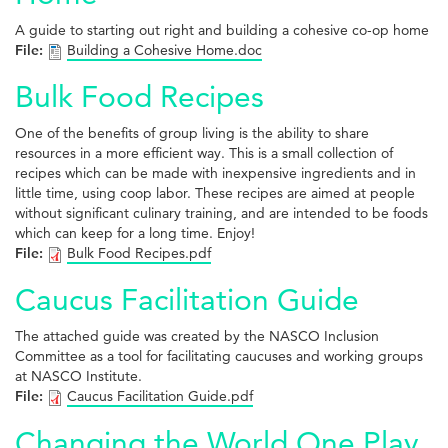
A guide to starting out right and building a cohesive co-op home
File:
Building a Cohesive Home.doc
Bulk Food Recipes
One of the benefits of group living is the ability to share
resources in a more efficient way. This is a small collection of
recipes which can be made with inexpensive ingredients and in
little time, using coop labor. These recipes are aimed at people
without significant culinary training, and are intended to be foods
which can keep for a long time. Enjoy!
File:
Bulk Food Recipes.pdf
Caucus Facilitation Guide
The attached guide was created by the NASCO Inclusion
Committee as a tool for facilitating caucuses and working groups
at NASCO Institute.
File:
Caucus Facilitation Guide.pdf
Changing the World One Play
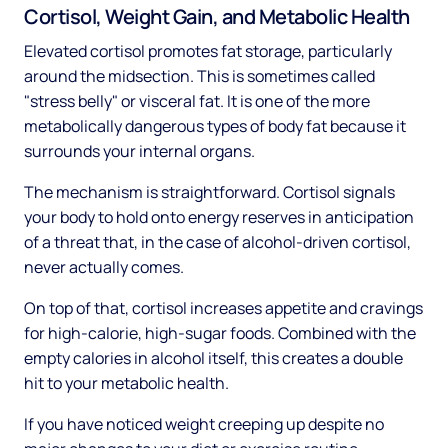
Cortisol, Weight Gain, and Metabolic Health
Elevated cortisol promotes fat storage, particularly
around the midsection. This is sometimes called
"stress belly" or visceral fat. It is one of the more
metabolically dangerous types of body fat because it
surrounds your internal organs.
The mechanism is straightforward. Cortisol signals
your body to hold onto energy reserves in anticipation
of a threat that, in the case of alcohol-driven cortisol,
never actually comes.
On top of that, cortisol increases appetite and cravings
for high-calorie, high-sugar foods. Combined with the
empty calories in alcohol itself, this creates a double
hit to your metabolic health.
If you have noticed weight creeping up despite no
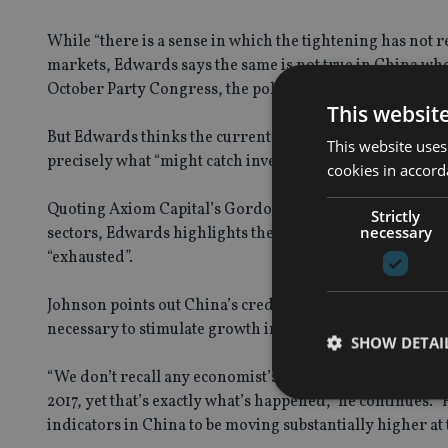
While “there is a sense in which the tightening has not r
markets, Edwards says the same is not true in China whe
October Party Congress, the policy brakes are very firml
This websit
But Edwards thinks the current period of “quiet and cal
This website uses
precisely what “might catch investors off guard”.
cookies in accord
Quoting Axiom Capital’s Gordon Johnson, who handles th
Strictly
necessary
sectors, Edwards highlights the possibility that after ye
“exhausted”.
Johnson points out China’s credit issuance growth of 101
necessary to stimulate growth in China could prove elusiv
SHOW DETAI
“We don’t recall any economist’s forecasts exiting 2016 
2017, yet that’s exactly what’s happened,” he continues.
indicators in China to be moving substantially higher at t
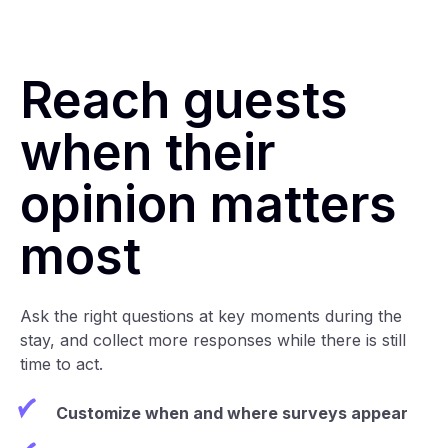
Reach guests
when their
opinion matters
most
Ask the right questions at key moments during the
stay, and collect more responses while there is still
time to act.
Customize when and where surveys appear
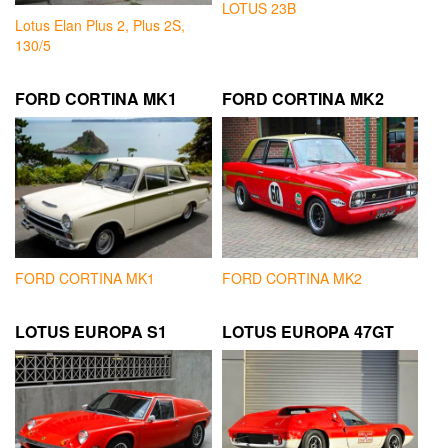
LOTUS 23B
Lotus Elan Plus 2, Plus 2S,
130/5
FORD CORTINA MK1
FORD CORTINA MK2
FORD CORTINA MK1
FORD CORTINA MK2
LOTUS EUROPA S1
LOTUS EUROPA 47GT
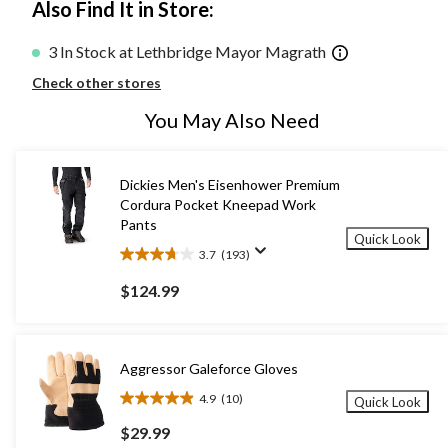
Also Find It in Store:
3 In Stock at Lethbridge Mayor Magrath
Check other stores
You May Also Need
Dickies Men's Eisenhower Premium
Cordura Pocket Kneepad Work
Pants
Quick Look
3.7
(193)
3.7
out
$124.99
of
5
stars.
193
Aggressor Galeforce Gloves
reviews
4.9
(10)
Quick Look
4.9
out
$29.99
of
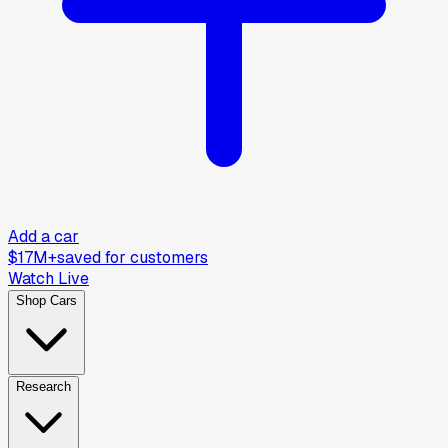
Add a car
$17M+
saved for customers
Watch Live
Shop Cars
Research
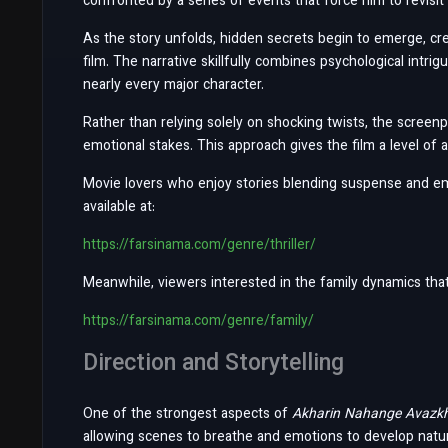
confronted by a series of events that force him to revisi
As the story unfolds, hidden secrets begin to emerge, c
film. The narrative skillfully combines psychological intr
nearly every major character.
Rather than relying solely on shocking twists, the screenp
emotional stakes. This approach gives the film a level of a
Movie lovers who enjoy stories blending suspense and emot
available at:
https://farsinama.com/genre/thriller/
Meanwhile, viewers interested in the family dynamics that pl
https://farsinama.com/genre/family/
Direction and Storytelling
One of the strongest aspects of
Akharin Nahange Avazk
allowing scenes to breathe and emotions to develop natur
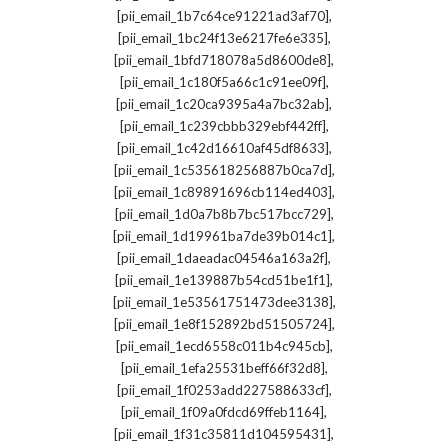
,
[pii_email_1b7c64ce91221ad3af70]
,
[pii_email_1bc24f13e6217fe6e335]
,
[pii_email_1bfd718078a5d8600de8]
,
[pii_email_1c180f5a66c1c91ee09f]
,
[pii_email_1c20ca9395a4a7bc32ab]
,
[pii_email_1c239cbbb329ebf442ff]
,
[pii_email_1c42d16610af45df8633]
,
[pii_email_1c535618256887b0ca7d]
,
[pii_email_1c89891696cb114ed403]
,
[pii_email_1d0a7b8b7bc517bcc729]
,
[pii_email_1d19961ba7de39b014c1]
,
[pii_email_1daeadac04546a163a2f]
,
[pii_email_1e139887b54cd51be1f1]
,
[pii_email_1e53561751473dee3138]
,
[pii_email_1e8f152892bd51505724]
,
[pii_email_1ecd6558c011b4c945cb]
,
[pii_email_1efa25531beff66f32d8]
,
[pii_email_1f0253add227588633cf]
,
[pii_email_1f09a0fdcd69ffeb1164]
,
[pii_email_1f31c35811d104595431]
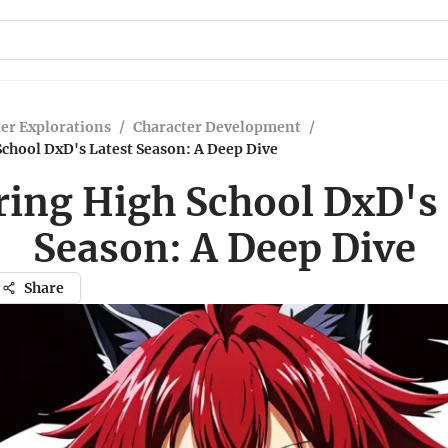
er Explorations
/
Character Development
/
chool DxD's Latest Season: A Deep Dive
ring High School DxD's 
Season: A Deep Dive
Share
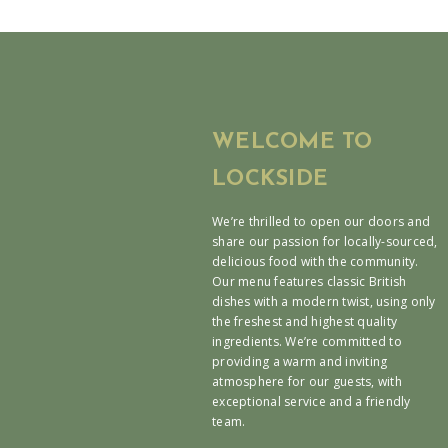
WELCOME TO
LOCKSIDE
We’re thrilled to open our doors and
share our passion for locally-sourced,
delicious food with the community.
Our menu features classic British
dishes with a modern twist, using only
the freshest and highest quality
ingredients. We’re committed to
providing a warm and inviting
atmosphere for our guests, with
exceptional service and a friendly
team.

* [Exercise instructions]
Print the data exactly, from its first line to the line containing "resources in a", both included. Omit the pictures.

* [Written solution]
A guide to starting out right and building a cohesive co-op home
File:
Building a Cohesive Home.doc
Bulk Food Recipes
One of the benefits of group living is the ability to share
resources in a more efficient way. This is a small collection of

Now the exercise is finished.